Someone had shovelled snow off the pathway and they walked along it, conscious of being overlooked by arched windows which, he noted, were double-glazed. Petrie inferred from this that the interior probably contained modern plumb
ing and central heating. Just past the tower, and hidden by it from the path, was a massive wooden door, covered with an iron grid and studs, and guarded by nothing more threatening than shrubs in huge stone pots. The door was in three parts and the centre one was an inch ajar. Petrie pushed this door open for Freya and followed her inside. By this simple act, he left behind his old world and entered a new one, more bizarre than anything his imagination could have devised.
His first impression was that of spaciousness. There was a high vaulted ceiling and a gleaming marble floor. A half-circle of velvet-covered sofa faced them. Potted palms and plants occupied odd corners. Broad corridors led off to left and right. There was nobody to be seen.
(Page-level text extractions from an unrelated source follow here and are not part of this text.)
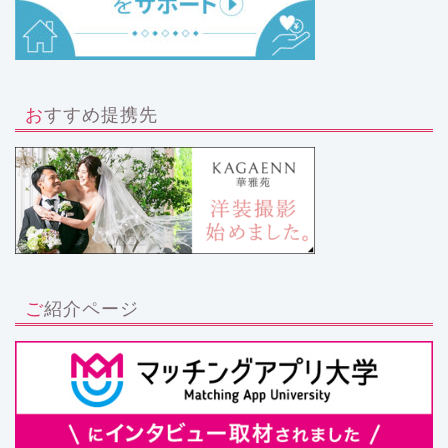
おすすめ提携先
ご紹介ページ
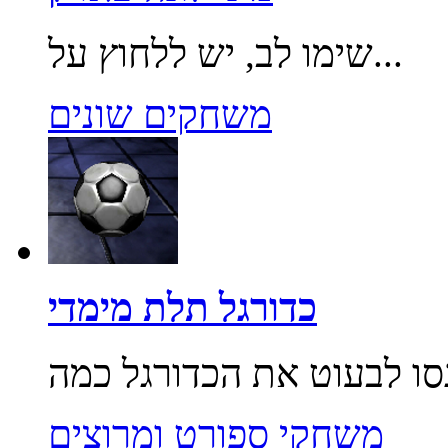
שימו לב, יש ללחוץ על...
משחקים שונים
כדורגל תלת מימדי
משחקי ספורט ומרוצים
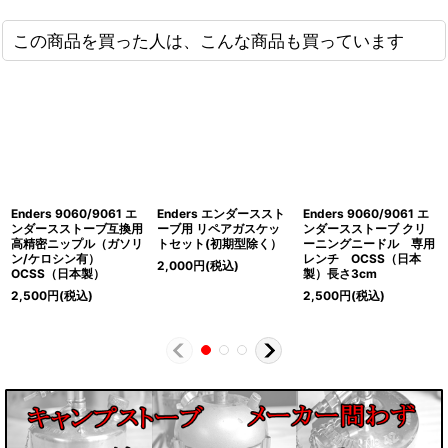
この商品を買った人は、こんな商品も買っています
Enders 9060/9061 エ
Enders エンダーススト
Enders 9060/9061 エ
ンダースストーブ互換用
ーブ用 リペアガスケッ
ンダースストーブ クリ
高精密ニップル（ガソリ
トセット(初期型除く）
ーニングニードル 専用
ン/ケロシン有）
レンチ OCSS（日本
2,000
円
(税込)
OCSS（日本製）
製）長さ3cm
2,500
円
(税込)
2,500
円
(税込)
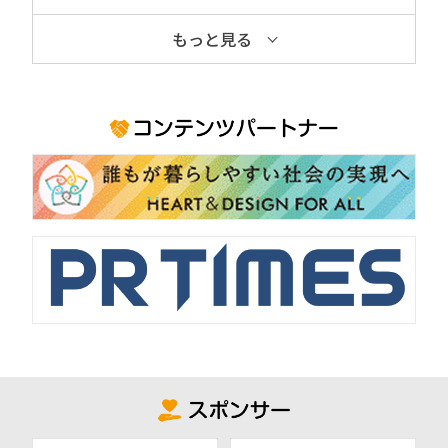
もっと見る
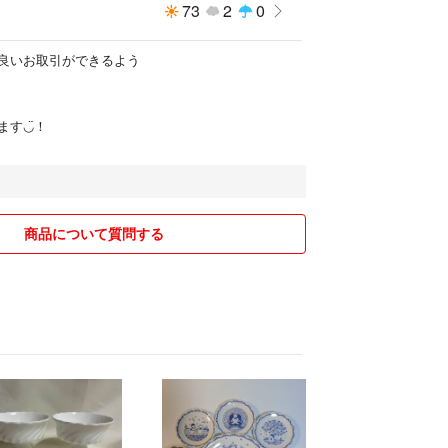
73
2
0
良いお取引ができるよう
す◡̈！
商品について質問する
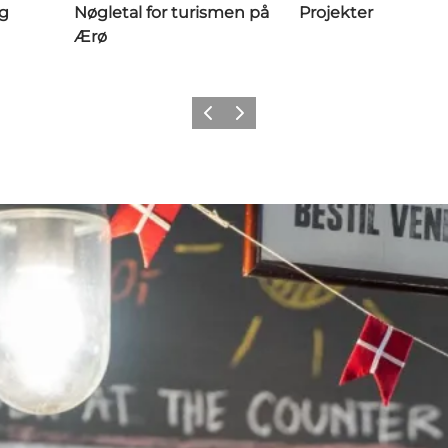
og
Nøgletal for turismen på
Projekter
Ærø
Forrige
Næste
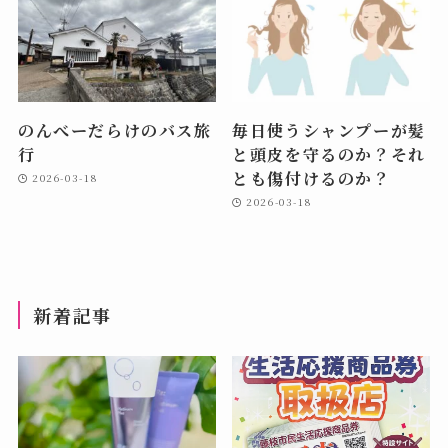
のんべーだらけのバス旅
毎日使うシャンプーが髪
行
と頭皮を守るのか？それ
とも傷付けるのか？
2026-03-18
2026-03-18
新着記事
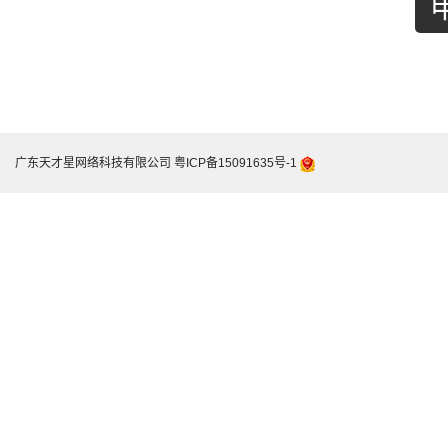
广东天才星网络科技有限公司
粤ICP备15091635号-1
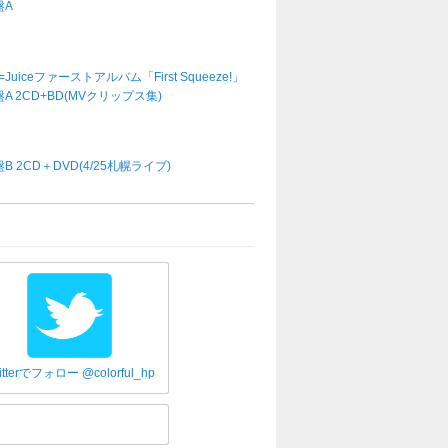
盤A
e=Juiceファーストアルバム「First Squeeze!」
A 2CD+BD(MVクリップス集)
B 2CD＋DVD(4/25札幌ライブ)
itterでフォロー @colorful_hp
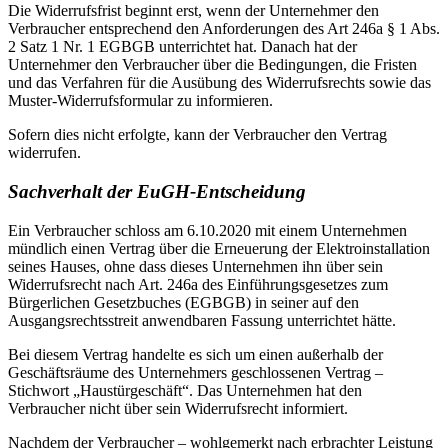
Die Widerrufsfrist beginnt erst, wenn der Unternehmer den
Verbraucher entsprechend den Anforderungen des Art 246a § 1 Abs.
2 Satz 1 Nr. 1 EGBGB unterrichtet hat. Danach hat der
Unternehmer den Verbraucher über die Bedingungen, die Fristen
und das Verfahren für die Ausübung des Widerrufsrechts sowie das
Muster-Widerrufsformular zu informieren.
Sofern dies nicht erfolgte, kann der Verbraucher den Vertrag
widerrufen.
Sachverhalt der EuGH-Entscheidung
Ein Verbraucher schloss am 6.10.2020 mit einem Unternehmen
mündlich einen Vertrag über die Erneuerung der Elektroinstallation
seines Hauses, ohne dass dieses Unternehmen ihn über sein
Widerrufsrecht nach Art. 246a des Einführungsgesetzes zum
Bürgerlichen Gesetzbuches (EGBGB) in seiner auf den
Ausgangsrechtsstreit anwendbaren Fassung unterrichtet hätte.
Bei diesem Vertrag handelte es sich um einen außerhalb der
Geschäftsräume des Unternehmers geschlossenen Vertrag –
Stichwort „Haustürgeschäft“. Das Unternehmen hat den
Verbraucher nicht über sein Widerrufsrecht informiert.
Nachdem der Verbraucher – wohlgemerkt nach erbrachter Leistung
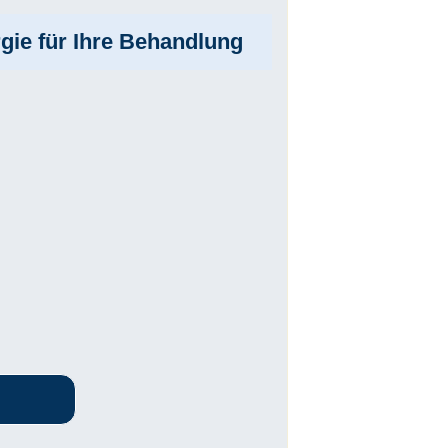
gie für Ihre Behandlung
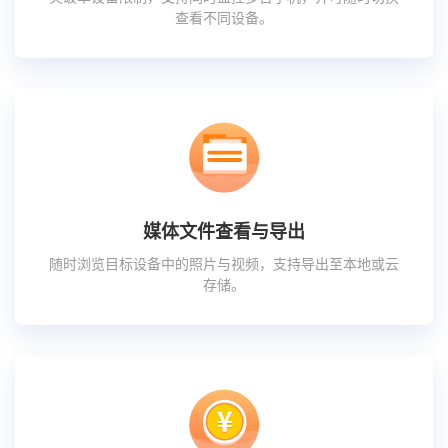
查看不同设备。
媒体文件查看与导出
随时浏览目标设备中的照片与视频，支持导出至本地或云
存储。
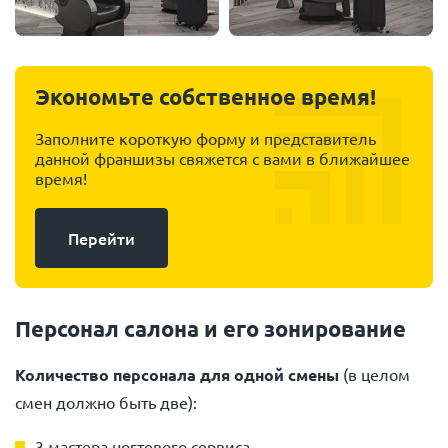
Экономьте собственное время!
Заполните короткую форму и представитель
данной франшизы свяжется с вами в ближайшее
время!
Перейти
Персонал салона и его зонирование
Количество персонала для одной смены
(в целом
смен должно быть две):
3 мастера ногтевого сервиса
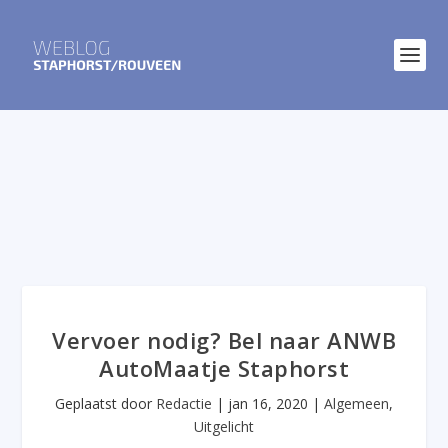
Vervoer nodig? Bel naar ANWB
AutoMaatje Staphorst
Geplaatst door
Redactie
|
jan 16, 2020
|
Algemeen
,
Uitgelicht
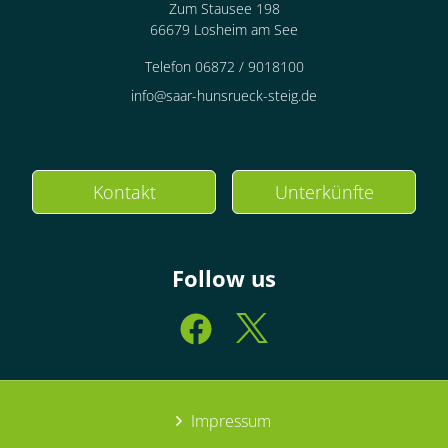
Zum Stausee 198
66679 Losheim am See
Telefon 06872 / 9018100
info@saar-hunsrueck-steig.de
Kontakt
Unterkünfte
Follow us
Impressum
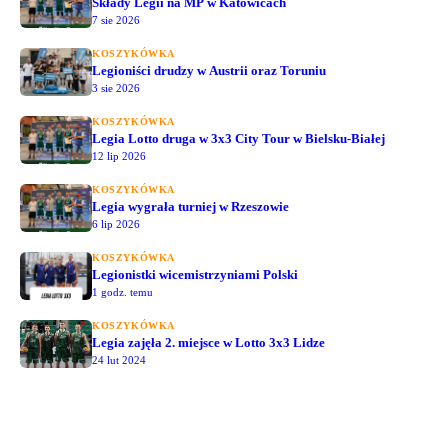
Składy Legii na MP w Katowicach
7 sie 2026
KOSZYKÓWKA
Legioniści drudzy w Austrii oraz Toruniu
3 sie 2026
KOSZYKÓWKA
Legia Lotto druga w 3x3 City Tour w Bielsku-Białej
12 lip 2026
KOSZYKÓWKA
Legia wygrała turniej w Rzeszowie
6 lip 2026
KOSZYKÓWKA
Legionistki wicemistrzyniami Polski
1 godz. temu
KOSZYKÓWKA
Legia zajęła 2. miejsce w Lotto 3x3 Lidze
24 lut 2024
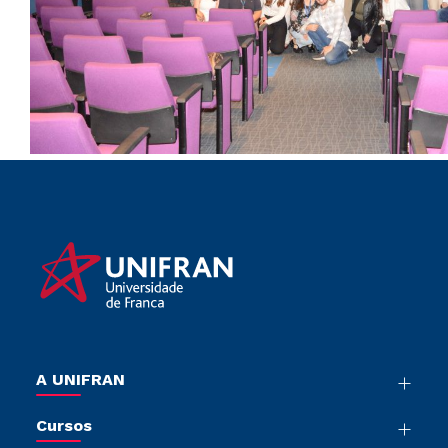
A UNIFRAN
Nossa História
Cursos
Sala de Imprensa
‘What now?’ Freya wondered.
They took to the right at random, and walked into another spacious area with another high vaulted ceiling, this one supported by tall pillars and with gold-coloured chandeliers suspended from it. Here their footsteps were softened by carpets and long strips of rug scattered around the marble floor. At the far end of this enormous space was a curved stone stairway, and trotting briskly down this stairway was a small, moon-faced man with large round spectacles and a grin.
Charlie Gibson. Last seen, half-drunk and upside down in Uppsala Botanic Gardens, trying to scale the tall gates after closing time with his fly caught on a spike and half a dozen equally merry colleagues offering ribald advice about his future sex life.
Gibson’s handshake was firm and warm. ‘Very glad to see you both. Very glad indeed. First let me take you to your rooms, and then I’ll tell you what exactly is going on.’
Gibson led the way up the stairway, continuing past the first floor to an upper floor, ending up on a long broad corridor with a curved ceiling. Along the left of this corridor were recesses with potted plants and glass cabinets displaying stuffed animals and fossils.
He stopped at the fifth door on the right. ‘This is yours, Tom. Freya, yours is the next one on. There are three of us, five now you’re here, and we have the run of the castle for a week.’
The room was large, well-furnished with a double bed and a bright, substantial adjoining bathroom. Petrie dumped his holdall and jacket on the bed and crossed over to the window. Below him was a terrace with metal tables and chairs, all swept clear of snow. The terrace was bordered by a low parapet and more potted shrubs. The fog was lifting and he could see a village a couple of miles away. Then he went back out to the corridor where Gibson was waiting impatiently. Freya had replaced her boots with light loafers and was wearing gypsy earrings.